Alcaldesa de Canóvanas advierte que gastos por crisis de agua podrían alcanzar los $200,000
Las labores de limpieza en la estación de bombas de Loíza Valley, en Canóvanas, ya concluyeron tras detectarse material con apariencia de aceite y grasa, pero miles de familias continúan sin servicio de agua potable.
La Autoridad de Acueductos y Alcantarillados (AAA) indicó que aún espera la confirmación de laboratorio antes de reactivar la planta de filtros de Canóvanas, por lo que no ha precisado cuándo la instalación volverá a operar.
La alcaldesa de Canóvanas, Lornna Soto, explicó que el municipio aguarda por los resultados de las pruebas realizadas durante la tarde del domingo. De ser favorables, se podría proceder con el encendido de las plantas para iniciar el proceso de recuperación del servicio.
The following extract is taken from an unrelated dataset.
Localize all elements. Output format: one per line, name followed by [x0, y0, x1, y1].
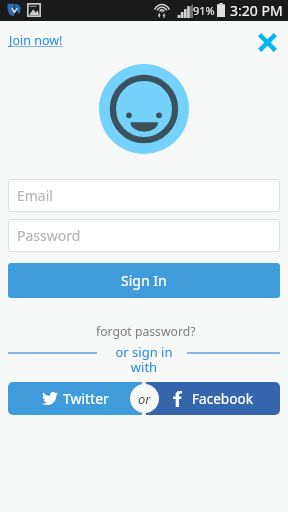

Soto señaló que la falta de agua ha convertido la operación municipal en un escenario similar al de un desastre, debido a la cantidad de servicios esenciales ubicados en la zona. Entre ellos mencionó tres hospitales, cinco centros comerciales, farmacéuticas, cerca de 18,000 residencias, 1,643 comercios y 46 lotes industriales.
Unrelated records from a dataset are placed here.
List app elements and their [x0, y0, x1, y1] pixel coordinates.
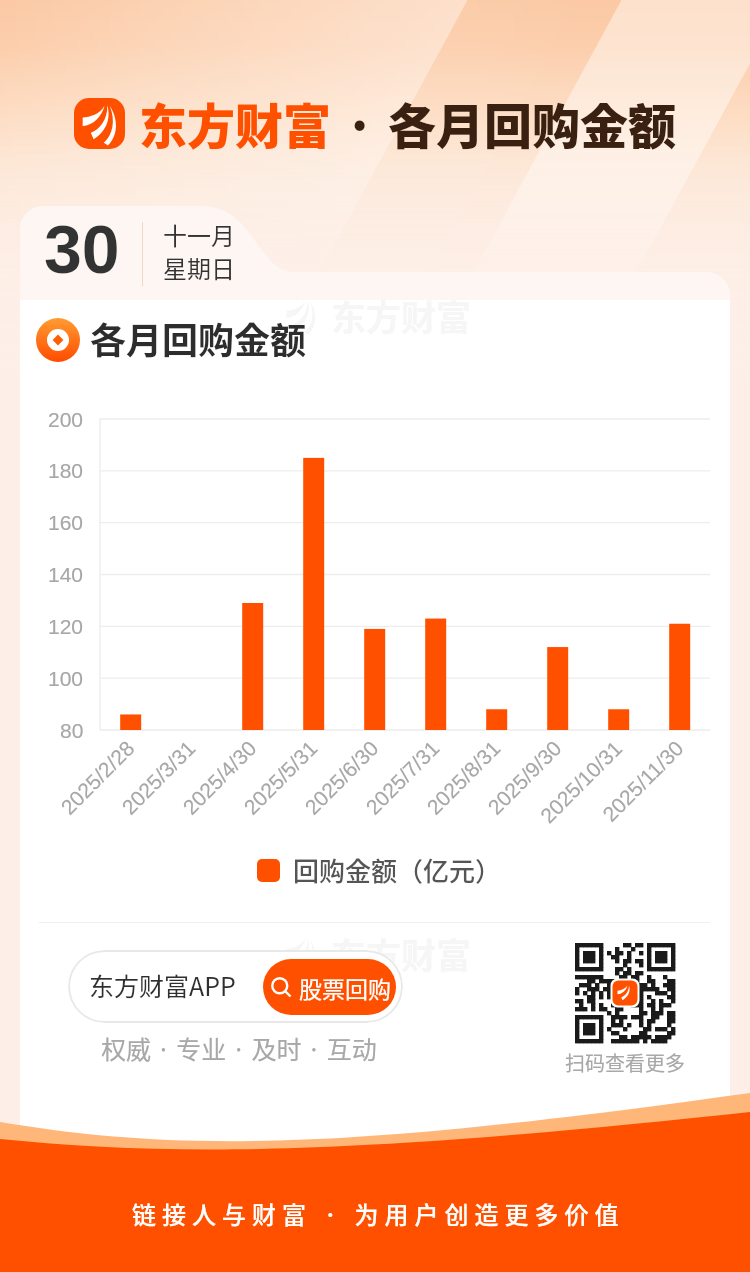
staticText: 回购金额（亿元）: [293, 851, 502, 889]
staticText: 十一月: [163, 217, 235, 252]
staticText: 扫码查看更多: [565, 1048, 685, 1077]
staticText: ·: [345, 88, 375, 158]
staticText: 星期日: [163, 250, 235, 285]
staticText: 链接人与财富 · 为用户创造更多价值: [132, 1196, 625, 1231]
staticText: 东方财富: [331, 290, 472, 341]
staticText: 股票回购: [299, 971, 391, 1004]
staticText: 权威 · 专业 · 及时 · 互动: [101, 1030, 377, 1066]
staticText: 各月回购金额: [90, 312, 307, 364]
button[interactable]: 股票回购: [263, 959, 396, 1015]
staticText: 30: [44, 211, 120, 287]
staticText: 东方财富APP: [89, 967, 236, 1003]
other: 东方财富: [74, 98, 125, 149]
staticText: 东方财富: [331, 928, 472, 979]
staticText: 各月回购金额: [388, 88, 677, 158]
button[interactable]: 东方财富APP: [68, 950, 403, 1023]
staticText: 东方财富: [139, 88, 332, 158]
Ante el aumento en la demanda, incluyendo casos de cisternas vacías o dañadas, el municipio cuenta con 10 camiones de 2,000 galones enviados por la AAA y dos camiones de 6,000 galones. La alcaldesa indicó que esa cantidad podría duplicarse si la emergencia se extiende.
Soto estimó que los gastos podrían superar los $200,000 por refuerzos y reparaciones de infraestructura. Además, confirmó la activación de una orden de emergencia para mantener operativos los servicios críticos mientras se normaliza el suministro de agua potable.